[What you are asked to do]
Search the material below for the string "очень" and extract each line that has it.

[Available data]
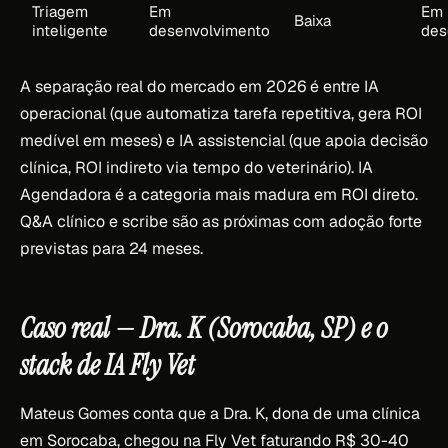
Triagem
Em
Em
Baixa
inteligente
desenvolvimento
des
A separação real do mercado em 2026 é entre IA
operacional (que automatiza tarefa repetitiva, gera ROI
medível em meses) e IA assistencial (que apoia decisão
clínica, ROI indireto via tempo do veterinário). IA
Agendadora é a categoria mais madura em ROI direto.
Q&A clínico e scribe são as próximas com adoção forte
previstas para 24 meses.
Caso real — Dra. K (Sorocaba, SP) e o
stack de IA Fly Vet
Mateus Gomes conta que a Dra. K, dona de uma clínica
em Sorocaba, chegou na Fly Vet faturando R$ 30-40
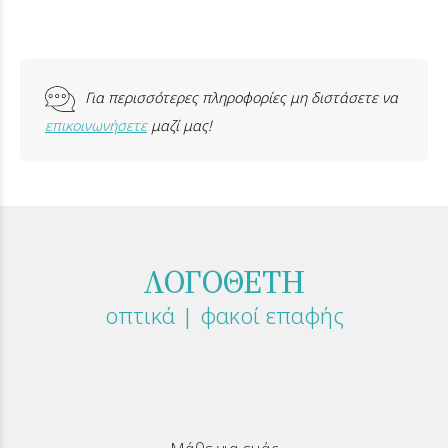
Για περισσότερες πληροφορίες μη διστάσετε να
επικοινωνήσετε
μαζί μας!
ΛΟΓΟΘΕΤΗ
οπτικά | φακοί επαφής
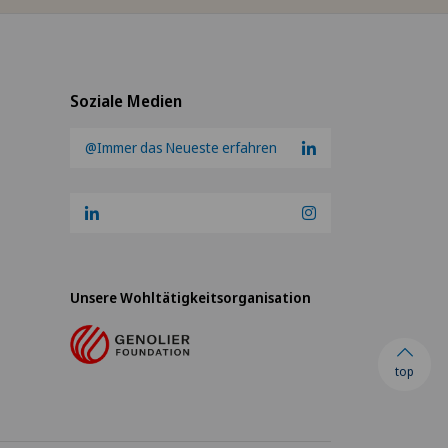
Soziale Medien
@Immer das Neueste erfahren
Unsere Wohltätigkeitsorganisation
top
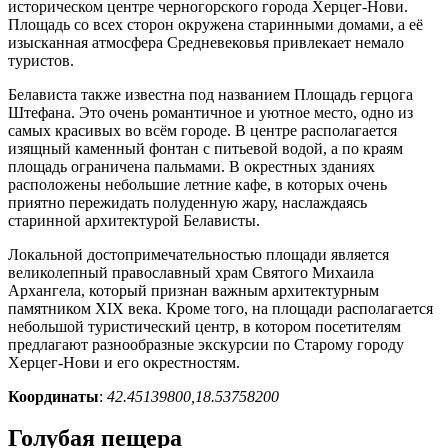
историческом центре черногорского города Херцег-Нови.
Площадь со всех сторон окружена старинными домами, а её
изысканная атмосфера Средневековья привлекает немало
туристов.
Белависта также известна под названием Площадь герцога
Штефана. Это очень романтичное и уютное место, одно из
самых красивых во всём городе. В центре располагается
изящный каменный фонтан с питьевой водой, а по краям
площадь ограничена пальмами. В окрестных зданиях
расположены небольшие летние кафе, в которых очень
приятно пережидать полуденную жару, наслаждаясь
старинной архитектурой Белависты.
Локальной достопримечательностью площади является
великолепный православный храм Святого Михаила
Архангела, который признан важным архитектурным
памятником XIX века. Кроме того, на площади располагается
небольшой туристический центр, в котором посетителям
предлагают разнообразные экскурсии по Старому городу
Херцег-Нови и его окрестностям.
Координаты
:
42.45139800,18.53758200
Голубая пещера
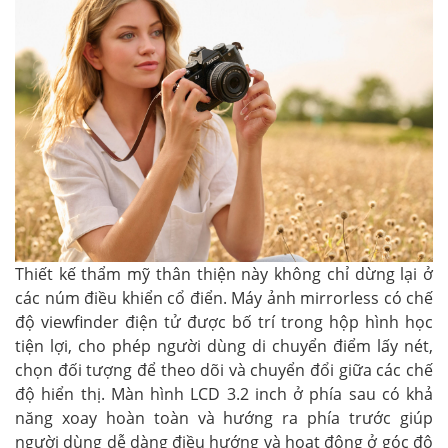
Thiết kế thẩm mỹ thân thiện này không chỉ dừng lại ở
các núm điều khiển cổ điển. Máy ảnh mirrorless có chế
độ viewfinder điện tử được bố trí trong hộp hình học
tiện lợi, cho phép người dùng di chuyển điểm lấy nét,
chọn đối tượng để theo dõi và chuyển đổi giữa các chế
độ hiển thị. Màn hình LCD 3.2 inch ở phía sau có khả
năng xoay hoàn toàn và hướng ra phía trước giúp
người dùng dễ dàng điều hướng và hoạt động ở góc độ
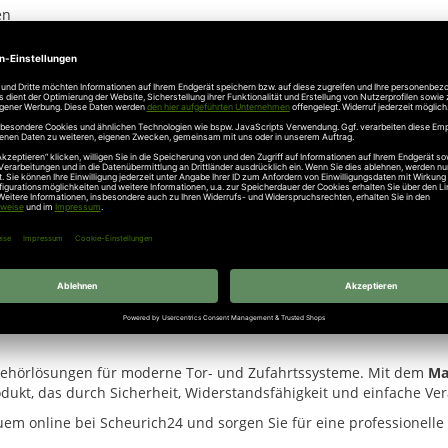
en
hkeiten
n im Boden, 100 m
lässt sich einfach verarbeiten und flexibel an u
chen Toranlagen und Zufahrtskontrollen, bei denen eine zuverläss
profitieren Sie von einer hohen Kompatibilität sowie einer dauerha
lässige Verbindung innerhalb moderner Steuerungssysteme.
ubehörlösungen für moderne Tor- und Zufahrtssysteme. Mit dem
Ma
odukt, das durch Sicherheit, Widerstandsfähigkeit und einfache Ve
m online bei Scheurich24 und sorgen Sie für eine professionelle u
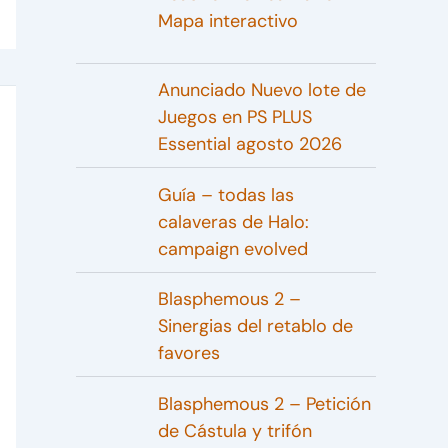
Mapa interactivo
Anunciado Nuevo lote de
Juegos en PS PLUS
Essential agosto 2026
Guía – todas las
calaveras de Halo:
campaign evolved
Blasphemous 2 –
Sinergias del retablo de
favores
Blasphemous 2 – Petición
de Cástula y trifón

[Written reply]
Штефана. Это очень романтичное и уютное место, одно из
расположены небольшие летние кафе, в которых очень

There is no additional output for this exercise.